A few more questions to try to get answered, maybe can’t tonight. Some mention … uh, question is have you seen anything on TV, read about it in the newspaper, read about it on Facebook? (Lots of hands go up.) Question is this: Have you formed an opinion from media information or could you heard this case based on the law and evidence and render an impartial verdict. If you can’t, please raise your hand. (1 hand. Says formed an opinion.) (Another hand goes up. Has formed an opinion, man says. My mind’s made up.)
Asks question again: Because of anything you’ve seen or read in newspaper, can you put that aside – you’ll decide case on what you hear in witness chair and on law. Who cannot do that? (Another hand.) Two men, one woman. Anyone else? (No others.)
Another question: Clerk will make motel accommodations. We want you on jury and stay in Holiday Inn Express until verdict is reached. Will provide food, etc. for you there. Will sequestration from your family, will that keep you from being fair and impartial in this case? (No hands.)
All right, we’ve spent a lot of time. You’re the most important cog in this wheel. Court wants to make sure whoever is selected is comfortable. Let me know and we’ll do our best to provide for you.
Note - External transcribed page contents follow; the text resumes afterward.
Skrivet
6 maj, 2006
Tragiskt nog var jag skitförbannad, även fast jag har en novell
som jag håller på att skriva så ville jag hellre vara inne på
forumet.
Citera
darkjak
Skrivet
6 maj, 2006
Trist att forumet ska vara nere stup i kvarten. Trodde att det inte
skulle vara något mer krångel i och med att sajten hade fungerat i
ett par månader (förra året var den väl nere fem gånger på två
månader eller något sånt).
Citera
Catch-all question … in any manner affect you int he trial of this case? (1 hand. Already talked to judge.)
Ladies and gentlemen, I’ve been in law business since 1977 and prior to that was interested in law, I’d read newspaper and try to figure them out. Watch TV, Perry Mason, see how he’d come out. Thought I became pretty good student of the law, although I wasn’t. Went to law school and thought I was pretty good, took Bar exam and passed it first time. Thought I was smartest fellow I knew. What I’m getting to is … I know each of you had same experience about what you think the law is. At end of case, won’t be any newspaper, TV or radio commentary about what the law is. The court will instruct you about what the law is. Nothing else matters.
Question: Can you follow that law, and put that TV law, radio, TV and follow this law. Can you do that? (No hands.)
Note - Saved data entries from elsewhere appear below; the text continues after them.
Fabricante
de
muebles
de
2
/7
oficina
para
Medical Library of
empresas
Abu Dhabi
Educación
Is there any reason… think about this … any reason that you can’t be fair and impartial in this guilt phase hearing. Let court know. (No hands.)
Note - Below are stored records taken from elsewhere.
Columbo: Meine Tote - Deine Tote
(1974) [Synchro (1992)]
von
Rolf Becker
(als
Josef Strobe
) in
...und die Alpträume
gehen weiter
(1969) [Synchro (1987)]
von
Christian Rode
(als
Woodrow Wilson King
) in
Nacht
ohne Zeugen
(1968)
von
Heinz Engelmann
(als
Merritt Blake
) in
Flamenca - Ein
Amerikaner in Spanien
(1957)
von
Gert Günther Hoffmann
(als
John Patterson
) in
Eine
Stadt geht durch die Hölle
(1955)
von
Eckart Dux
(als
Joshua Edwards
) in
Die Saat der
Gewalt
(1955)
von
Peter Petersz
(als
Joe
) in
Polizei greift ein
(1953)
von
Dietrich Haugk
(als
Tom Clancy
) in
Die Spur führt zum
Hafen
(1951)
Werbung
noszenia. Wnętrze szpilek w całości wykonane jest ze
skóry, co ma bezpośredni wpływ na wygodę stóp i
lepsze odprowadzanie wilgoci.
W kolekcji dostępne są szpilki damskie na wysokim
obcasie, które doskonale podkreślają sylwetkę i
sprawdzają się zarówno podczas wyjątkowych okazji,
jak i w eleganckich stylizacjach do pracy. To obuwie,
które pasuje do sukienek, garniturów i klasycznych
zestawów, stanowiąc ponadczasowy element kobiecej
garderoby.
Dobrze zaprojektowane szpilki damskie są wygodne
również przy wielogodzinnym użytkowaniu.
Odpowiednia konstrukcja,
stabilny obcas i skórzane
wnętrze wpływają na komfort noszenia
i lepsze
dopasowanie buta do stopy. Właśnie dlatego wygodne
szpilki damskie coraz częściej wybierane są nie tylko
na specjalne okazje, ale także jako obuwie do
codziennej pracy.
All right, it’s time to voir dire by parties. Probably a little late to start that. (Attorneys confer at bench with judge.)
Now, can go home tonight. Come back tomorrow, attorneys will ask questions as the court has. Hope questions at bench will expedite what we do tomorrow, 9 a.m. Remember, don’t talk to anybody about this case. Don’t discuss with anybody.
5:59 p.m. – Recess for day.
Kelly Luther says somebody has a question. Man asks if they return, should they be prepared to be sequestered? Judge says that’s a good idea. Think we’ll break at some point and give jurors an hour to prepare to return.